7. Payment posting complaints. Our target is no more than 0.05 percent of members (one in 2,000) having complaints about payments not being posted promptly and accurately to their accounts. We had no complaints in 2022, exceeding the goal.
8. Meter readings a month. Although there are situations in which a meter cannot be read and WEC has to issue an estimated bill, the goal is to have that occur no more than five percent of bills, or five in 100. In 2022 there were no bill estimated meter readings.
9. Requested work not done on time. When we extend lines to new homes or do work requested by members, we try hard to do that work efficiently and on time. Although this can be a challenge for a small organization, particularly when WEC has seen a large number of new service requests during the pandemic, we have a target of no more than five percent of jobs not being completed on time. In 2022, as in past years, all jobs were completed on time.
10. Average delay days after missed delivery date. This measure is not applicable, given that all jobs were completed on time as noted above.
11. Customer satisfaction. WEC conducts a professional survey of members every five years to gauge customer satisfaction. The most recent survey was completed in 2020, and WEC received high marks in most categories. Overall, members satisfaction was good, with a mean rating of 8.34 (out of 10), with 57 percent of respondents giving a 9 or 10. We will conduct the next survey in 2025.

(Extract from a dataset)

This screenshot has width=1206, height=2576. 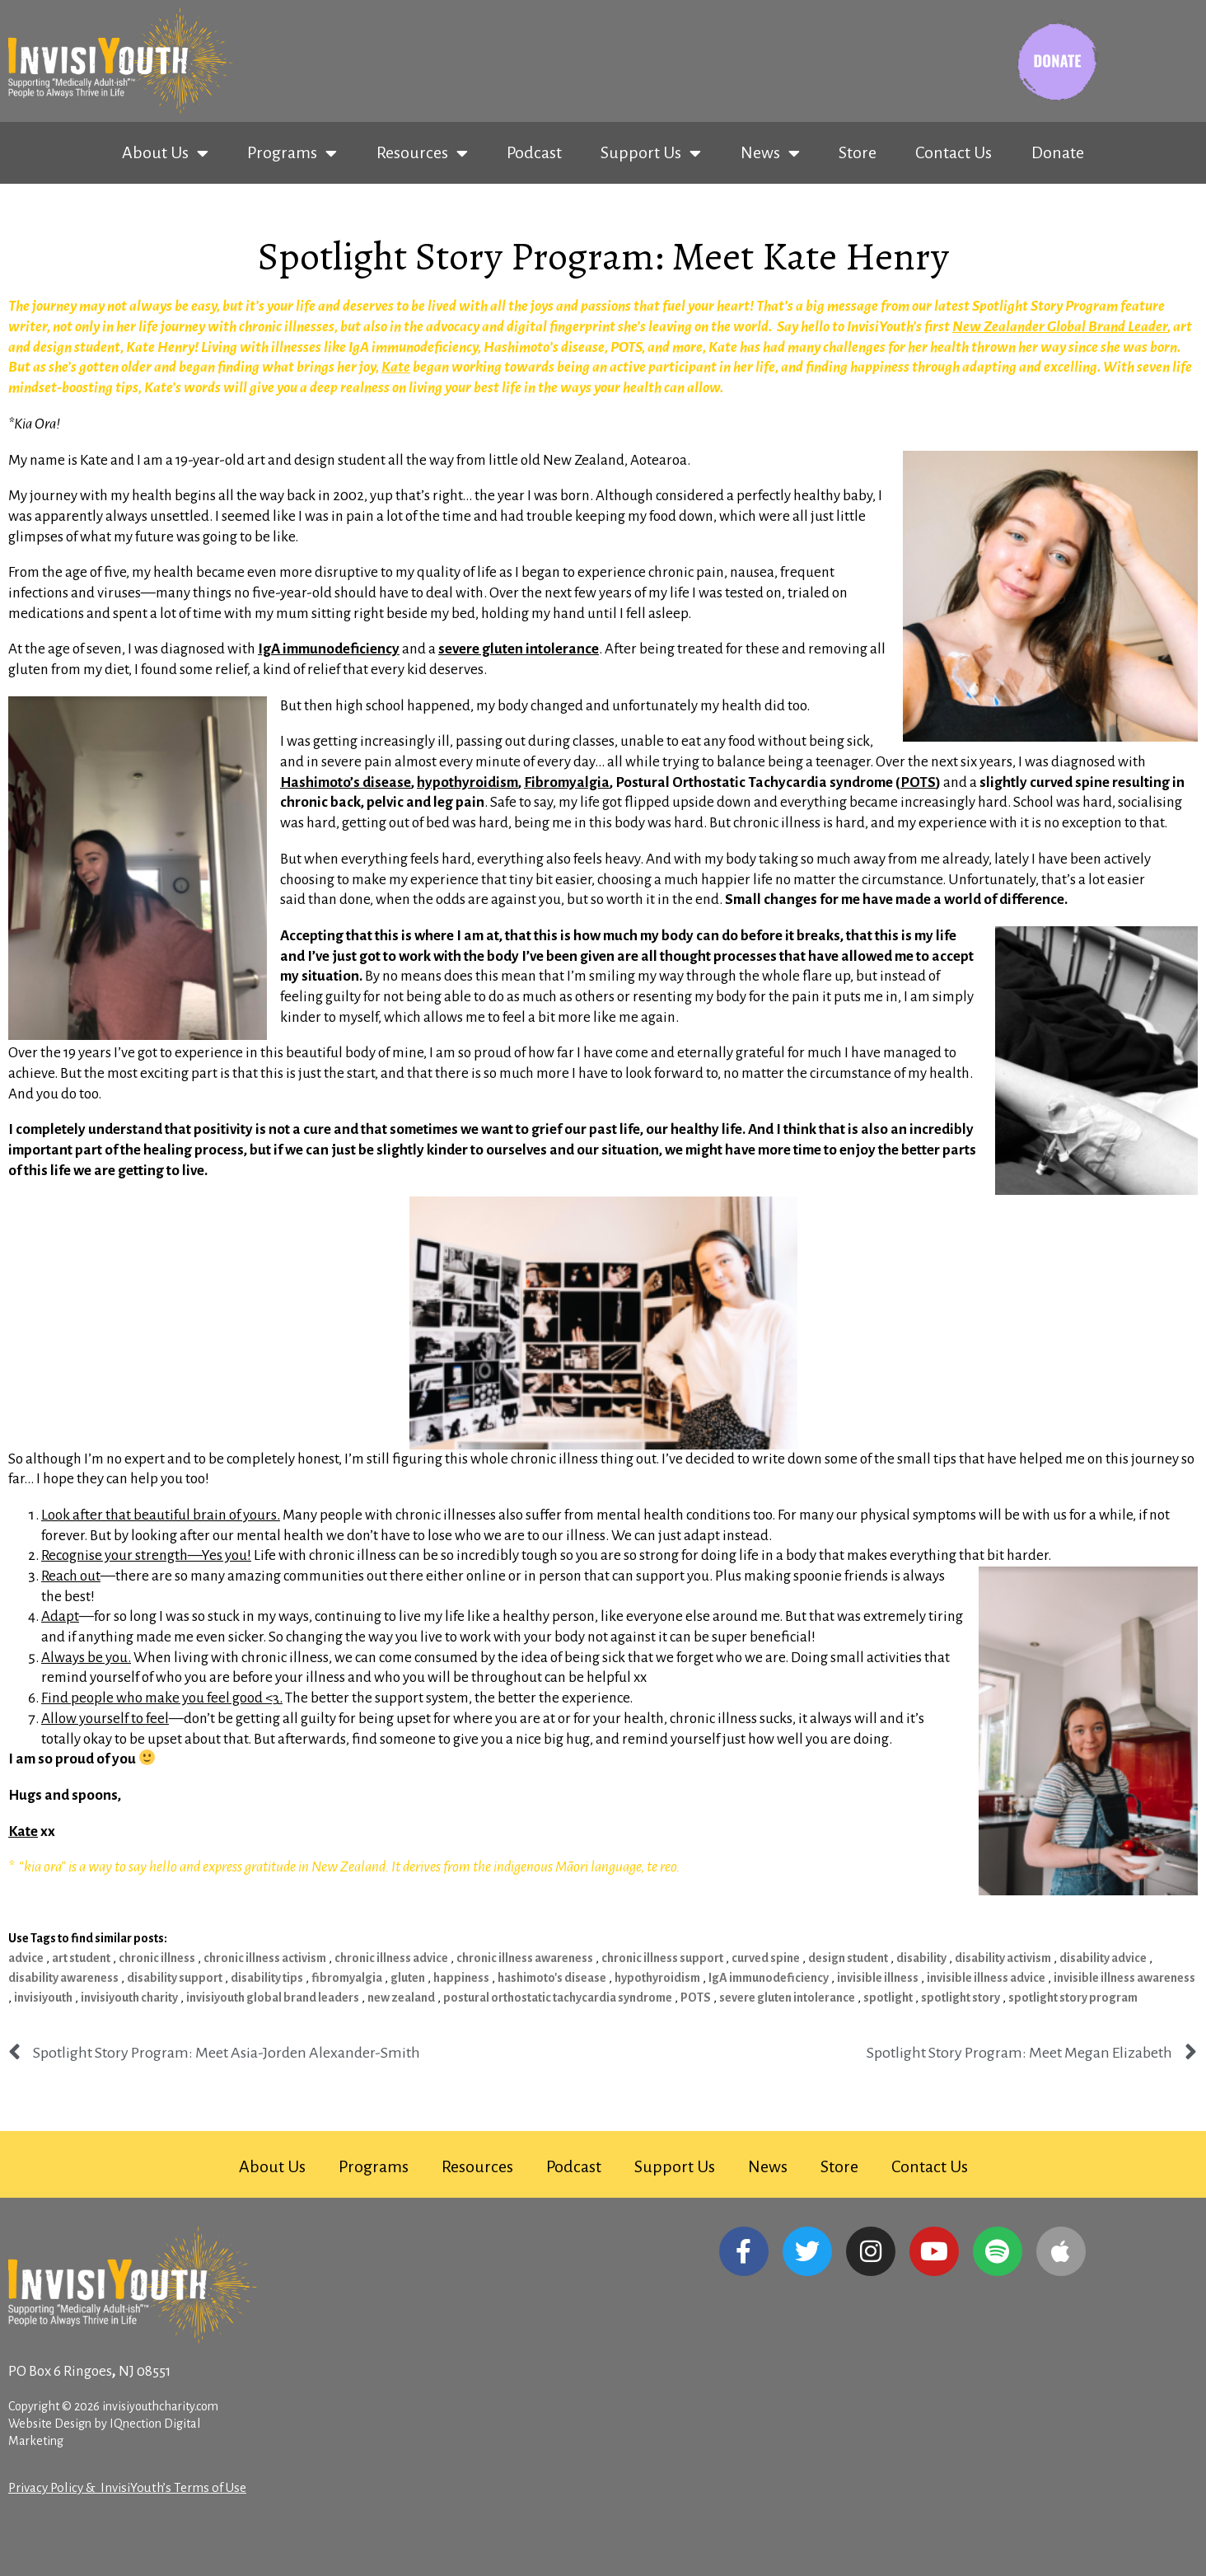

12. Complaints to DPS/Consumer Affairs. Vermonters who get their electricity from any of the state’s utilities can report those problems to the Consumer Affairs & Public Information Division of the Department of Public Service. The Department then contacts the utility to get more information. In most cases, those issues are resolved through discussion or the DPS determines there was no basis for the complaint. However, if the DPS determines that a utility has not done something right and requires that it be corrected this is recorded as an “escalation.” WEC’s SQRP requires that the number of escalations not exceed 0.07 percent of our membership (or about 7 per year). In 2022, as in 2021, no escalations were reported.